JADC2 visualization. (Lockheed Martin image)

SYDNEY — The competition for Australia’s All Domain AIR 6500 system quickened as Lockheed Martin announced plans this week for a new high-tech center to help its development effort on one of the country’s most ambitious weapons programs.

The new facility announcement followed rival Northrop Grumman Australia’s formal announcement that it submitted an official bid last week for what is mellifluously known here as AIR6500 Phase 1 Joint Air Battle Management System (JABMS), Competitive Evaluation Process Stage 2 (CEP2).

Close followers of the US Air Force’s All Domain efforts will recognize the similarities between the goals of its Advanced Battle Management System (ABMS) and the Air 6500 system. Both are intended to be All Domain systems feeding data to and from a wide range of sensors, as well as command control systems, to greatly speed decision making and responses. The Australian branches of Northrop and Lockheed were picked as the two final competitors for the award, expected some time next year.
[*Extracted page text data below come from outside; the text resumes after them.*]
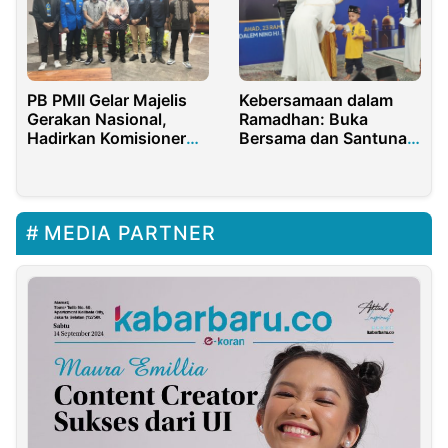
Kebersamaan dalam
PB PMII Gelar Majelis
Ramadhan: Buka
Gerakan Nasional,
Bersama dan Santunan
Hadirkan Komisioner
Anak Yatim Piatu di
KPK dan PPATK
Lamongan
MEDIA PARTNER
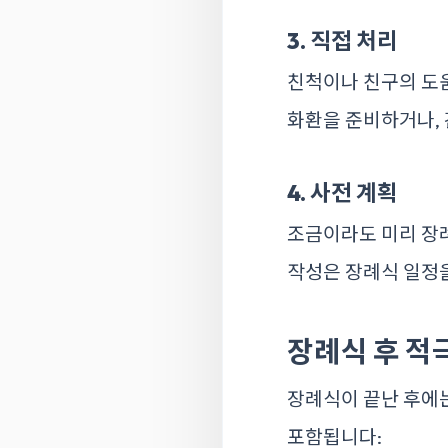
3. 직접 처리
친척이나 친구의 도움
화환을 준비하거나, 
4. 사전 계획
조금이라도 미리 장례
작성은 장례식 일정을
장례식 후 적
장례식이 끝난 후에는
포함됩니다:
Australia’s commitment to such a broad and complex system has drawn strong approval from US and Australian observers. Lockheed Australia feels strongly enough that it has invested more than $100 million of its own funding, company officials told reporters. It is a truly joint program and has been since the beginning, in contrast to the various programs pursued separately by each service in the United States.

Since the work has, so far, largely been done in Australia, and the source code appears to be all Australian, there is a reasonable possibility that the system could be sold to countries such as Singapore and South Korea to knit together the countries facing China to improve their command and control and sensor fusion.

To get some idea of how important this program is seen to be by the firms involved, Lockheed Martin Corp. flew its chief operations officer, Frank St. John, over for the final oral presentations to the Australian Department of Defense. Northrop, for its part, demonstrated its offering to the AIR6500’s program office in the Department of Defence in August.

RELATED: All Domain fever comes to Singapore Air Show

“Our Australian-led team brings Northrop Grumman’s best-of-breed, all-domain C2 technology from the US together with the best of Australian engineering,” Christine Zeitz, general manager of Northrop Grumman Asia-Pacific, said Oct. 13 in a statement. Northrop’s offer draws on the company’s all domain command and control expertise and experience developing and demonstrating the US Army’s Integrated Battle Command System (IBCS), the company said.

Lockheed’s announcement Monday was about a $74 million AUD facility that will be modeled to some degree on its Lighthouse facility in Virginia, where it runs modeling and simulations, as well as war-games. Intriguingly, that facility is where the company ran several complex All Domain Operation war-games in the early stages of developing Joint All Domain Command and Control (JADC2). The idea is to build a facility where modelling and simulation, testing and related activities can be done with at least the 20 Australian companies working with Lockheed’s AIR 6500 efforts, as well as with the Australian military.

A key part of the effort would be to build what Lockheed calls a “digital twin” of AIR 6500 with all of the security needed, since testing and upgrading such a system in the field would be difficult, the company said on Oct. 14 in a briefing for reporters.

Lockheed suggested establishing the site at RAAF Base Williamtown, but that decision isn’t formal. Also, it will probably be tied electronically to remote sites across Australia.